Both sides were feeling the suspense as the Democrat Governor of New York, Andrew Cuomo, urged passage of the law in the Republican-controlled Senate. Approved by the lower house last week, the bill would make New York the sixth – and the most populous – state to give full marriage rights to gays, lesbians and transsexuals.

As day wore into evening, the fate of the law remained in the balance, with backers one vote shy of securing a majority. As well as Mr Cuomo, New York Mayor Michael Bloomberg has been in the state capital in recent days, lobbying in favour of gay marriage.

The drama in Albany – the camps of supporters and opponents sang opposing anthems to try to get the attention of wavering lawmakers – comes amid subtly shifting sentiments at the national level. President Barack Obama is due later this week to host a Gala with the Gay Community in New York, a first such event for him. Mr Obama's personal position on gay marriage has become a subject of speculation, although he remains on the record as stopping short of supporting full marriage rights for gay couples.

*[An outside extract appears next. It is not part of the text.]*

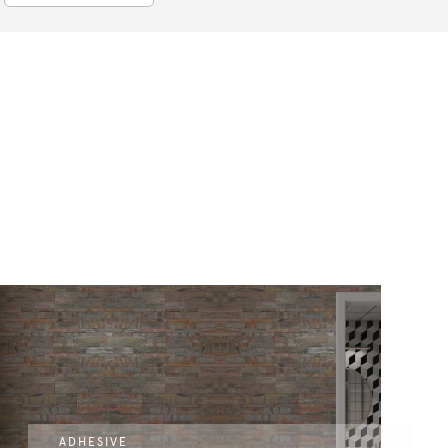
ADHESIVE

The administration has also stopped supporting the Defence of Marriage Act, the federal law signed by former president Bill Clinton in 1996 that defines marriage as being between a man and a woman. The move opened the door to legal challenges of the law as being discriminatory and therefore in violation of the US Constitution.

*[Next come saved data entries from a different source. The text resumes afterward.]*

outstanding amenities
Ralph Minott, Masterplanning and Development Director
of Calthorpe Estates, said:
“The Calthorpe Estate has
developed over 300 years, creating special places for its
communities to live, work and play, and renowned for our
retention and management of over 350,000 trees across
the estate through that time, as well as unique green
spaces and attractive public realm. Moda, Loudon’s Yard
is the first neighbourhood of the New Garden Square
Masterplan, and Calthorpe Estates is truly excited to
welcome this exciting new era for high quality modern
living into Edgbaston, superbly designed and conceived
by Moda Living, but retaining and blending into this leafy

Mr Cuomo, who was elected last year in the footsteps of his father, Mario Cuomo, one of the longest-serving governors of New York, has meanwhile invested much of his early political capitol in getting a gay marriage bill passed. The law would grant same-sex couples equal rights to marry "as well as hundreds of rights, benefits and protections that are currently limited to married couples of the opposite sex", he said. Opposition has been led in part by the Catholic Church. The Bishop of New York, Timothy Dolan, preached against it from the pulpit at the weekend.